A soberania sem limites
56. Diz ainda Isaías: “[...] serão queimadas, serão devoradas pelo fogo. Porque um
menino nos nasceu, um filho nos foi dado, ele recebeu o poder sobre seus ombros e lhe foi dado este nome: Conselheiro-maravilhoso, Deus-forte, Pai-eterno, Príncipe-da-paz, para que se multiplique o poder, assegurando o estabelecimento de uma paz sem fim sobre o trono de Davi e sobre o seu reino, firmando-o, consolidando-o sobre o direito e sobre a justiça. Desde agora e para sempre”. Com esses termos é anunciado o nascimento do Filho de Deus e a eternidade de seu reino. Mas as palavras “vão para a fogueira” se referem àqueles que não creem nele e que lhe fizeram o que lhe fizeram.

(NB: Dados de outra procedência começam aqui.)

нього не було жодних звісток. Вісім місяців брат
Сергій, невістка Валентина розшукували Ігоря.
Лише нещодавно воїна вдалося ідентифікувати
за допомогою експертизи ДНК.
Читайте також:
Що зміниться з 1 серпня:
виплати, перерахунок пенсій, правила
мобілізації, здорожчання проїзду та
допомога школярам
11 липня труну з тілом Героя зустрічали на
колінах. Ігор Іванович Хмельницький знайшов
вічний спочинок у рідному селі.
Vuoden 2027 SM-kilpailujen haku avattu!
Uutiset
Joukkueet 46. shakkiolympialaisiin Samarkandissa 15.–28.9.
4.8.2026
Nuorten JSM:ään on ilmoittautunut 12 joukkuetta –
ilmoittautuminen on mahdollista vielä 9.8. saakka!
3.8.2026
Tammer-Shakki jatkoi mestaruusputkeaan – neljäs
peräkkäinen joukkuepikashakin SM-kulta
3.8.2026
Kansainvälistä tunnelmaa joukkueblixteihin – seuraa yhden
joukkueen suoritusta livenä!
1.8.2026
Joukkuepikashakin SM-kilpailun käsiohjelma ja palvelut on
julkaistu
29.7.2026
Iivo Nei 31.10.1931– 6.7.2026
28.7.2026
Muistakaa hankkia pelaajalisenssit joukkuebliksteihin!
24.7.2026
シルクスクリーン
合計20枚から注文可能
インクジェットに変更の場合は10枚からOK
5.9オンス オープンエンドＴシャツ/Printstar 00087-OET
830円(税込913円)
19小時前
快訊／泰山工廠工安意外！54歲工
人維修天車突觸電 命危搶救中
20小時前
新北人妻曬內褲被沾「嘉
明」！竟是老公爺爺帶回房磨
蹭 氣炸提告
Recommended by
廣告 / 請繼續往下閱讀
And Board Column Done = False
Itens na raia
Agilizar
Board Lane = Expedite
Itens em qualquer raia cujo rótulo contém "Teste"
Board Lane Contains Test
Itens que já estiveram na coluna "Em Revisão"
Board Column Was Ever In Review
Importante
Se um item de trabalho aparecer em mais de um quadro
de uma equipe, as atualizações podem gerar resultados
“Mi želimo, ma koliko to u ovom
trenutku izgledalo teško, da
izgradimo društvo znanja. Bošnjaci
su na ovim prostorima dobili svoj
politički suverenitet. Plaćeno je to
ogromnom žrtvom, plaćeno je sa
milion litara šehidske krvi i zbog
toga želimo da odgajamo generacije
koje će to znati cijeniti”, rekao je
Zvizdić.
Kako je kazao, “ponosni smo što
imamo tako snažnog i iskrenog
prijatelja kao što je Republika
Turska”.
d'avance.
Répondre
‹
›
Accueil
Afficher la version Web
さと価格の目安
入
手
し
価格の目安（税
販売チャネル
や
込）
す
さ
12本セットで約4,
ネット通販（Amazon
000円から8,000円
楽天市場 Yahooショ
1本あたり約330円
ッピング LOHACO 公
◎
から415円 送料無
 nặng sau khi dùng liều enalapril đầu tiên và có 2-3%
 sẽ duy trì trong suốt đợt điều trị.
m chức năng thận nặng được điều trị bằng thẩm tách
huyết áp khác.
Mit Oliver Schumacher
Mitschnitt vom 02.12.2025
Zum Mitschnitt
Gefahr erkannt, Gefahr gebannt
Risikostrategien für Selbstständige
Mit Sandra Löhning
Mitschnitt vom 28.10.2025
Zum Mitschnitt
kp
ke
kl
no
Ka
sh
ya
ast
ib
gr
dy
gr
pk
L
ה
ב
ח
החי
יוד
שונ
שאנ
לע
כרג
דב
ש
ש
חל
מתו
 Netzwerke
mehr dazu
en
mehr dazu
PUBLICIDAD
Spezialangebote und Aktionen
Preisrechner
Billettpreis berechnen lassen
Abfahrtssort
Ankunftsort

No juízo repetirão: “Oxalá tivéssemos sido queimados antes do nascimento do Filho de Deus, do que não crer nele depois que nasceu!”. Com efeito, aqueles que estão mortos antes da manifestação do Cristo têm esperança de obter a salvação no juízo do Ressuscitado. Dessa categoria fazem parte aqueles que temem a Deus e morreram na justiça e possuem o Espírito de Deus, como os patriarcas e os justos. Mas para aqueles que depois do Cristo não acreditaram nele, será inexorável a vingança no juízo. O dito “ele recebeu o poder sobre seus ombros” alude alegoricamente à cruz, à qual teve os braços pregados, quando foi crucificado. A cruz, que era e é uma infâmia, é sinal de sua soberania. Chama-o “Anjo do grande conselho” do Pai, que ele revelou.

A estirpe de Israel
57. Por tudo o que foi dito e exposto com a ajuda dos profetas, está claro que o Filho devia nascer, de que maneira nascer, e que se daria a conhecer como Cristo. Foi, inclusive, predito em que país e entre que homens devia nascer e dar-se a conhecer. Assim o deu a entender Moisés no Gênesis: “O cetro não se afastará de Judá, nem o bastão do chefe de entre seus pés, até que o tributo lhe seja trazido e que lhe obedeçam os povos [...], lava sua roupa no vinho, seu manto no sangue das uvas”. Porém, Judá, filho de Jacó, é o antepassado dos judeus, de quem esses tomaram o nome. Até a
vinda de Cristo não lhes faltou, nem príncipe, nem chefe. Porém, depois de sua vinda, lhe foram tiradas as flechas da aljava, o país dos judeus foi submetido pelos romanos, e não voltou a ter um príncipe ou um rei próprio. Era, de fato, chegado aquele ao qual era reservada uma soberania nos céus, que “lava no vinho a veste e no sangue da uva o manto”. A “veste”, como também o “manto” são aqueles que nele creem, que ele purificou quando nos salvou com o seu sangue. O seu sangue foi chamado “sangue de uva”, porque, como não foi feito pelo homem o sangue da uva, mas é Deus que alegra os que o bebem, assim o seu ser corpo e sangue não é obra do homem, mas de Deus. O Senhor mesmo deu o sinal da Virgem, ou seja, o Emanuel, nascido da Virgem, e alegra os ânimos daqueles que o bebem, ou seja, daqueles que recebem o seu Espírito, alegria eterna. Por isso, ele é também o “esperado das nações”, das nações que esperam nele. Também nós esperamos dele a restauração do Reino.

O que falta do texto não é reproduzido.